───── DATA SHOWN
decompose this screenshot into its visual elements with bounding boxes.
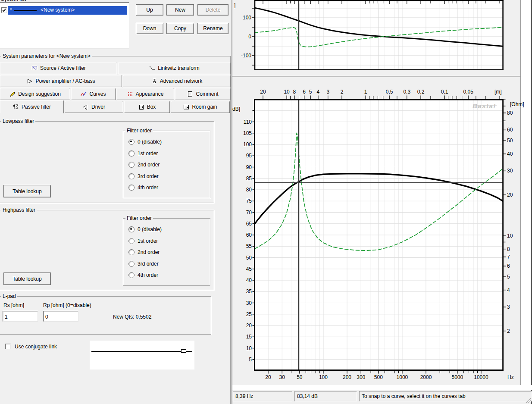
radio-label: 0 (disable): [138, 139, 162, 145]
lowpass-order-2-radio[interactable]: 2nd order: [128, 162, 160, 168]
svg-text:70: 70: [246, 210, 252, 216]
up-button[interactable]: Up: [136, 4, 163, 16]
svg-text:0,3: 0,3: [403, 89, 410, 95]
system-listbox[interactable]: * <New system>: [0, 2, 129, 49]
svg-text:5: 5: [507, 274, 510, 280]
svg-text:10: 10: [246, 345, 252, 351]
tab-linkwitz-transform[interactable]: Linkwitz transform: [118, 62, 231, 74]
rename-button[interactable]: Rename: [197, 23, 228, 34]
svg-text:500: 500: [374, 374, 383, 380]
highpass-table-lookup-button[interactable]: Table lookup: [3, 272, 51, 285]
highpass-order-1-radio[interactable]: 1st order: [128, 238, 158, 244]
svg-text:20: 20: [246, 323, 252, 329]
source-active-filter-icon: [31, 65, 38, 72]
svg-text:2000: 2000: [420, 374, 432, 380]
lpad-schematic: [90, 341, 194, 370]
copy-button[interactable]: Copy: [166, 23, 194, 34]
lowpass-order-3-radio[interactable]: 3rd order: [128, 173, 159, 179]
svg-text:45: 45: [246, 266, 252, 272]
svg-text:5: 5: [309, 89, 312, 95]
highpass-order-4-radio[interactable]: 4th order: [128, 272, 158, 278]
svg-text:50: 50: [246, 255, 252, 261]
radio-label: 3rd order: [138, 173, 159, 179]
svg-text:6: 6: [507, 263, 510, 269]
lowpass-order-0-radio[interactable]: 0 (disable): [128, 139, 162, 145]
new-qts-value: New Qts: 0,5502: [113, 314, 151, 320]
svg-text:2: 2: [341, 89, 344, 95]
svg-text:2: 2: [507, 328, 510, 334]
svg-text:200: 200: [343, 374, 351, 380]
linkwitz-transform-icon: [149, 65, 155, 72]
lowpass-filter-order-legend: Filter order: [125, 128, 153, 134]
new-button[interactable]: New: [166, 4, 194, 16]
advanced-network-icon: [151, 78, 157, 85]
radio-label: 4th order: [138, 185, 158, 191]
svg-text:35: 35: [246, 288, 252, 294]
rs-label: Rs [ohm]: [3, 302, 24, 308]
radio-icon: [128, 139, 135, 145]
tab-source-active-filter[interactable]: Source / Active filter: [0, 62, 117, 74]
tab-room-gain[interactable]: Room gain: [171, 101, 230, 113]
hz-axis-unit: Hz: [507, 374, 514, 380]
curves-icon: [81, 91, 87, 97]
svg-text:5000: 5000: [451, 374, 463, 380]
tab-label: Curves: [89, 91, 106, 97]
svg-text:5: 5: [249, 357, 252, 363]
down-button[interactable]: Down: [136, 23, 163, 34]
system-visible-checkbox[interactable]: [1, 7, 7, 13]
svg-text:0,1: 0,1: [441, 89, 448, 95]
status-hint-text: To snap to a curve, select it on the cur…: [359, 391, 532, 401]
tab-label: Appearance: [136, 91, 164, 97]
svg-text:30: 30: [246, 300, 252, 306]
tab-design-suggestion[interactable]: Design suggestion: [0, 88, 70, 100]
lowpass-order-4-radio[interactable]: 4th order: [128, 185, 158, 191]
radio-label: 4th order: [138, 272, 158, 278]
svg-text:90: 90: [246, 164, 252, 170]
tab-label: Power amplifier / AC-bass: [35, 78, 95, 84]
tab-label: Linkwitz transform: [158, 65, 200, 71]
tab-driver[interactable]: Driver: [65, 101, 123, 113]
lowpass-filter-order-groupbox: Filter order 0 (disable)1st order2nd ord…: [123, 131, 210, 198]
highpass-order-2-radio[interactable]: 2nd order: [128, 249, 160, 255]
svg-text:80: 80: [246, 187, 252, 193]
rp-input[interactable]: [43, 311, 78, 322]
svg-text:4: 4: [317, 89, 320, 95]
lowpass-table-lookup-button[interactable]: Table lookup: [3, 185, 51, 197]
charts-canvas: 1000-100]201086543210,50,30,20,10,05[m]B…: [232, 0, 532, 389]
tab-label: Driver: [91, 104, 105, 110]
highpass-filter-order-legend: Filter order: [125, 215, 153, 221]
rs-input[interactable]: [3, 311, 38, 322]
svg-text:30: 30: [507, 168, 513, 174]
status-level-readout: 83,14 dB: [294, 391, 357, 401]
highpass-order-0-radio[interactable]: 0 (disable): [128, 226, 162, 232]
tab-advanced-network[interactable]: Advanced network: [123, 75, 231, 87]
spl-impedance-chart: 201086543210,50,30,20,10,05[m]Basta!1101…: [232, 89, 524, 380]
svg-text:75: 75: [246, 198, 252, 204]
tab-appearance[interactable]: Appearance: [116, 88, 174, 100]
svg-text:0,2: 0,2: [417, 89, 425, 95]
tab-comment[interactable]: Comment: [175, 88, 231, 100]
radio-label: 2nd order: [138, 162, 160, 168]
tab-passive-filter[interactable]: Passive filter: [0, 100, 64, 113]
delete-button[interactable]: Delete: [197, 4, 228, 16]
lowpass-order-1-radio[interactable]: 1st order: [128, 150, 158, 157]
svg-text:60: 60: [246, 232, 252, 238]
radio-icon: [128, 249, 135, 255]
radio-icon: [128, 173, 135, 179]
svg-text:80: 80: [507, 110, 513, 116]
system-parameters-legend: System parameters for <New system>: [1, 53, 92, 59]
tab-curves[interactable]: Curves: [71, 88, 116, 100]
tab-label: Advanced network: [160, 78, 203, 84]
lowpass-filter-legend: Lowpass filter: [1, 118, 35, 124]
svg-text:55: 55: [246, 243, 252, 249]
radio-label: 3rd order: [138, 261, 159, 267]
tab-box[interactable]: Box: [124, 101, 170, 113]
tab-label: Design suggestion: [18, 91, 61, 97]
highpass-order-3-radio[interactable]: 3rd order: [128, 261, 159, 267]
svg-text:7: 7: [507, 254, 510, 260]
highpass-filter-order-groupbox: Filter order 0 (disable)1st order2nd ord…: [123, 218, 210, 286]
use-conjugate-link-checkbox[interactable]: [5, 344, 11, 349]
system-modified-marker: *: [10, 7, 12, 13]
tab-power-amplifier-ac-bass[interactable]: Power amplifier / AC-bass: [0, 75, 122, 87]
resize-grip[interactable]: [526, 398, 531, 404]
──────────
───── DATA SHOWN
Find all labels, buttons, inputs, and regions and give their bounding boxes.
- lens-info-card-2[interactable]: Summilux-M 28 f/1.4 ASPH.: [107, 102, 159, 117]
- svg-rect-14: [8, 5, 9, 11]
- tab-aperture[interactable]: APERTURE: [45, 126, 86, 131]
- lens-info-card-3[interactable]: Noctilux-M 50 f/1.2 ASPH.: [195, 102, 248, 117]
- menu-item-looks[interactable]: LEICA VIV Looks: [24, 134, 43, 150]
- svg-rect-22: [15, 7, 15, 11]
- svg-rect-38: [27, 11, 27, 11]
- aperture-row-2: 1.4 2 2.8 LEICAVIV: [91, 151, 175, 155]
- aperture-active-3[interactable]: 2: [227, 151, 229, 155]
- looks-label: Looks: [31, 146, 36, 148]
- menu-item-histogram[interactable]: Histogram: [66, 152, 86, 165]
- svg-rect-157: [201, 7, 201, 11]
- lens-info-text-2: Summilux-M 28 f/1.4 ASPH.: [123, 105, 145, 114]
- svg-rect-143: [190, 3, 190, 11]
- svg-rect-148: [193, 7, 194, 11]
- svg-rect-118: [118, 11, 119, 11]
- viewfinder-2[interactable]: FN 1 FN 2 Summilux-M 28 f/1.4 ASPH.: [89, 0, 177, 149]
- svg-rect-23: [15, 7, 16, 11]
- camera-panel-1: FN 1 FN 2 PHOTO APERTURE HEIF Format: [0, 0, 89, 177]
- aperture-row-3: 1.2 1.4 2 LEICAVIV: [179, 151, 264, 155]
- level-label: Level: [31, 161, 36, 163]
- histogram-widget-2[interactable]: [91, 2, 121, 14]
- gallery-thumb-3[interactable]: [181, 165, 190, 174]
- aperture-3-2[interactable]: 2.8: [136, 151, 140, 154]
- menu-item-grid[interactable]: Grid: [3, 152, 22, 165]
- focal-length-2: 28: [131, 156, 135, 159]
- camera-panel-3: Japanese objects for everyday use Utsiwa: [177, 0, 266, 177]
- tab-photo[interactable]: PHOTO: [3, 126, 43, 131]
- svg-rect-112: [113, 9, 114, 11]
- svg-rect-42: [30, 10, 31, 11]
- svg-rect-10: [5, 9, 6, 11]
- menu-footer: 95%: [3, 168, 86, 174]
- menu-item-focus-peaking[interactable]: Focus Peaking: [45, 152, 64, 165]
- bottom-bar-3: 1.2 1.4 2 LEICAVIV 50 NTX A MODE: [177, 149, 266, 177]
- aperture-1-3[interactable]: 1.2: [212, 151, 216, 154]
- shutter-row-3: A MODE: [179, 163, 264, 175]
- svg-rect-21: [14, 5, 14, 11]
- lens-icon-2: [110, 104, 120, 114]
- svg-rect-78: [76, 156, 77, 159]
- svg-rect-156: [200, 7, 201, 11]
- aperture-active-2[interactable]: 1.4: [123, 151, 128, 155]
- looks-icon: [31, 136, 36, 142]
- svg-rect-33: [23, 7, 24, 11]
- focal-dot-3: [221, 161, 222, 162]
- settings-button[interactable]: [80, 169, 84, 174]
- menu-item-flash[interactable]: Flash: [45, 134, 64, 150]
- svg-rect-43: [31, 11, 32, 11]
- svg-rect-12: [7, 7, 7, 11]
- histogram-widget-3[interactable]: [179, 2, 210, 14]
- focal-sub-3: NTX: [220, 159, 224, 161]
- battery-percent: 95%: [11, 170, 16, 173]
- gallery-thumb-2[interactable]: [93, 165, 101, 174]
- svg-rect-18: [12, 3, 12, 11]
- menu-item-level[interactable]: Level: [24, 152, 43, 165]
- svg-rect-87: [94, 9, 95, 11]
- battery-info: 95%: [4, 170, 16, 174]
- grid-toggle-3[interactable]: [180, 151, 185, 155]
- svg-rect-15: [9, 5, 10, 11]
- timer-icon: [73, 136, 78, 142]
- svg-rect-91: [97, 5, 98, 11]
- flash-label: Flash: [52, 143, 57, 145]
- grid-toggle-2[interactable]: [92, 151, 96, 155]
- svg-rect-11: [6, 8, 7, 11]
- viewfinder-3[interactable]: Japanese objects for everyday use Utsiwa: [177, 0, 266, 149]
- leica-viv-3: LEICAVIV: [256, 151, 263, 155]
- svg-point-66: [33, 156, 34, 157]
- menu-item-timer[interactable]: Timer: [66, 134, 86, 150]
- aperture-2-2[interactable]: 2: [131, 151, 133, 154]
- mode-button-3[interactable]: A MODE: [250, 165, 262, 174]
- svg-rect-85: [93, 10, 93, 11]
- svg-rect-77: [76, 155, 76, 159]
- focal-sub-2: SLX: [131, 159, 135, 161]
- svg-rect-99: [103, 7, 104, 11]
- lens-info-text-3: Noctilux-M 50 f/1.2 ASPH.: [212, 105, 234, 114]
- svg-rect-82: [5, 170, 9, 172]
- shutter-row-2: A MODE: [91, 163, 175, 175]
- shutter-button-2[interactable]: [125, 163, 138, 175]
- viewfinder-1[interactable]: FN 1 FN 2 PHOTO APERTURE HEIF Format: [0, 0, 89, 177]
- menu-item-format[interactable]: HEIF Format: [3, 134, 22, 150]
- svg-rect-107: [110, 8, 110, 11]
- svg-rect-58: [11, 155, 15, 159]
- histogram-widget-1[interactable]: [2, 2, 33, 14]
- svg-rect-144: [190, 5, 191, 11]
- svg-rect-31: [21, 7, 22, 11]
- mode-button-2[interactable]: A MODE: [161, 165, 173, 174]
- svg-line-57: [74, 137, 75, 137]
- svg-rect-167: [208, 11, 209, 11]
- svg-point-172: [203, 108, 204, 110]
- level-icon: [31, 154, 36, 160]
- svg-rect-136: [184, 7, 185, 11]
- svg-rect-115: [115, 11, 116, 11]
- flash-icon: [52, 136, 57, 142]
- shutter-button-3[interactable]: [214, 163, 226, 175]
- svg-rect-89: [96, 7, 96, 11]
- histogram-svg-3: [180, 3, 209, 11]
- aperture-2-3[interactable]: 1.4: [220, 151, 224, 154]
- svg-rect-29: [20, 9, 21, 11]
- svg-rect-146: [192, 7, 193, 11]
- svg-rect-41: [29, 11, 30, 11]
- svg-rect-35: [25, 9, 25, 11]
──────────
■ WHAT THIS TASK INVOLVES
Count the lines of the entries above that contain the word "lens" and give only the number.

■ RESPONSE TO THE EXERCISE
5